I’ve read a number of great posts for Pagan Blog Project on this topic. Kylara at Kylara’s Musings provides her thoughts on initiation as a marker of accomplishment or progress and Lee, the Chaos Witch, discusses The 5 Steps of Initiation. But, I want to approach the topic from a bit of a different perspective.
Allow me to start off a bit contentiously: I do not believe in ‘self-initiation’; I think it is a contradiction in terms. There are, yes, two meanings of the verb word “initiate”. The first, relating to sundry matters, simply means “to cause to begin” and this is the definition used by many to justify the cacophonous pairing of the word with the prefix “self-“. The second, which is specific to group dynamics and of particular relevance to spiritual traditions, refers to a process by which one is brought into a group by another. With respect to spiritual traditions, I exclusively use the latter. There are a number of reasons for this and perhaps I’ll discuss the issue in more detail in a subsequent post (maybe “O” for “oxymoron”), but, in brief, one cannot induct oneself into an exclusive group. One can certainly “cause to begin” a new, solitary spiritual journey but the use of the word “initiate” in this context seems to intentionally attempt to obfuscate and equate this use with the one that applied to group dynamics. Else, other more appropriately colloquial terms would be used to describe something that’s really rather common, i.e., the start of a new endeavor. For example, we don’t say “I have self-initiated myself into nursing studies.” No, we say, “I started to study nursing.” But, like I said, a topic for another week.

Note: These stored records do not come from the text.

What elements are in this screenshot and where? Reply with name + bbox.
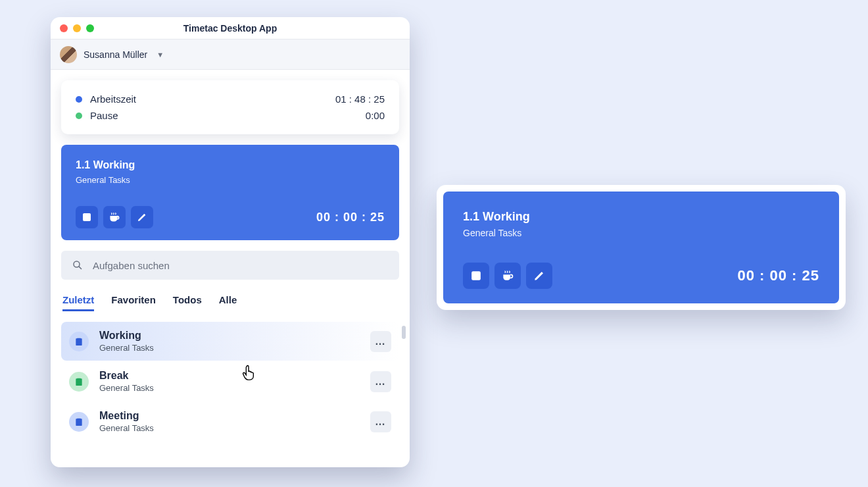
stop-button[interactable] (76, 206, 98, 228)
task-row[interactable]: Break General Tasks … (61, 362, 399, 401)
coffee-icon (108, 211, 120, 223)
svg-rect-3 (471, 271, 481, 280)
tab-todos[interactable]: Todos (173, 294, 202, 311)
stop-icon (82, 213, 91, 222)
clipboard-icon (69, 412, 89, 432)
summary-row-work: Arbeitszeit 01 : 48 : 25 (76, 91, 385, 107)
task-subtitle: General Tasks (99, 343, 360, 353)
svg-line-2 (79, 267, 82, 269)
widget-title: 1.1 Working (463, 210, 819, 224)
summary-card: Arbeitszeit 01 : 48 : 25 Pause 0:00 (61, 80, 399, 134)
tab-recent[interactable]: Zuletzt (62, 294, 94, 311)
timer-value: 00 : 00 : 25 (316, 211, 385, 224)
clipboard-icon (69, 332, 89, 351)
stop-icon (471, 270, 481, 281)
break-button[interactable] (103, 206, 126, 228)
stop-button[interactable] (463, 263, 489, 289)
summary-work-value: 01 : 48 : 25 (335, 93, 385, 105)
window-title: Timetac Desktop App (51, 23, 410, 34)
pencil-icon (137, 212, 147, 222)
tab-favorites[interactable]: Favoriten (111, 294, 156, 311)
edit-button[interactable] (526, 263, 552, 289)
search-icon (72, 259, 84, 271)
widget-subtitle: General Tasks (463, 228, 819, 238)
summary-pause-label: Pause (90, 110, 118, 121)
svg-point-1 (74, 261, 80, 267)
app-window: Timetac Desktop App Susanna Müller ▼ Arb… (51, 17, 410, 467)
task-tabs: Zuletzt Favoriten Todos Alle (61, 290, 399, 311)
username: Susanna Müller (84, 49, 147, 60)
search-box[interactable] (61, 251, 399, 280)
avatar (60, 46, 77, 63)
svg-rect-0 (83, 213, 91, 221)
mini-widget-window: 1.1 Working General Tasks 00 : 00 : 25 (437, 185, 846, 310)
more-button[interactable]: … (370, 371, 391, 392)
task-list: Working General Tasks … Break General Ta… (61, 322, 399, 441)
content-area: Arbeitszeit 01 : 48 : 25 Pause 0:00 1.1 … (51, 70, 410, 451)
scrollbar-thumb[interactable] (402, 326, 406, 339)
summary-pause-value: 0:00 (366, 110, 385, 121)
clipboard-icon (69, 372, 89, 392)
dot-icon (76, 96, 82, 103)
chevron-down-icon: ▼ (157, 51, 164, 59)
user-menu[interactable]: Susanna Müller ▼ (51, 39, 410, 70)
task-title: Meeting (99, 410, 360, 422)
task-subtitle: General Tasks (99, 383, 360, 393)
widget-timer-value: 00 : 00 : 25 (737, 267, 819, 284)
widget-controls (463, 263, 552, 289)
coffee-icon (501, 269, 514, 282)
timer-title: 1.1 Working (76, 159, 385, 171)
pencil-icon (533, 270, 545, 282)
timer-controls (76, 206, 153, 228)
summary-row-pause: Pause 0:00 (76, 107, 385, 124)
task-title: Working (99, 330, 360, 342)
search-input[interactable] (93, 260, 389, 271)
more-button[interactable]: … (370, 411, 391, 432)
summary-work-label: Arbeitszeit (90, 93, 136, 105)
timer-subtitle: General Tasks (76, 175, 385, 185)
active-timer-card: 1.1 Working General Tasks 00 : 00 : 25 (61, 145, 399, 240)
dot-icon (76, 113, 82, 119)
task-row[interactable]: Working General Tasks … (61, 322, 399, 361)
mini-timer-card: 1.1 Working General Tasks 00 : 00 : 25 (443, 192, 839, 303)
edit-button[interactable] (131, 206, 153, 228)
task-title: Break (99, 370, 360, 382)
tab-all[interactable]: Alle (219, 294, 237, 311)
task-subtitle: General Tasks (99, 423, 360, 433)
titlebar: Timetac Desktop App (51, 17, 410, 39)
more-button[interactable]: … (370, 331, 391, 352)
task-row[interactable]: Meeting General Tasks … (61, 402, 399, 441)
break-button[interactable] (494, 263, 521, 289)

We often read great insights about the process of initiation, the types of initiation (e.g., spiritual, fraternal, vocational, etc), and the practical purposes or meanings of initiation (e.g., the ritualistic commemoration of a new phase). But we don’t read too much about the spiritual purposes or significance of it, of which there are a number and which I believe to be the primary motivations in many initiatory traditions before all other considerations like commemoration or recognition of progress and standing. So what are these primary spiritual purposes of initiation?
To Bond. Initiation connects and bonds (and binds) the initiate to their peers, their community, and their spirits and gods. The ritual act of initiation not only inducts the neophyte into the group as discussed above but forges and solidifies a very real spiritual bond between him-/her-self and his/her peers, community, and spirits/gods.
To Change. The initiation not only binds the newly-made initiate with the other parties but it then therefore must also change him/her. Oftentimes, the change is not only spiritual but mental, emotional, and even physical (as in a change in the physical universe [e.g., job change, marriage, divorce, etc.] not like growing a literal third eye)!
To Reveal. In many initiatory traditions, the non-initiate is kept at an appropriate distance. It might be to protect the mystery of the tradition or to protect the non-initiate, him-/her-self. Secrets are passed and knowledge is given, both of which are a form of power in their own right, which brings me to my final purpose of initiation.
To Empower. In addition to being bound together, the initiate is also empowered by the tradition, peers, and spirits/gods. Whether one is empowered as a priest(ess), a non-clerical initiate, a witch, etc., the ritual will have granted the new member powers or abilities not previously retained.
To bond, change, reveal, and empower: these are, in my opinion, the primary and most important purposes or functions of initiation and ones that I also personally find to be the most meaningful.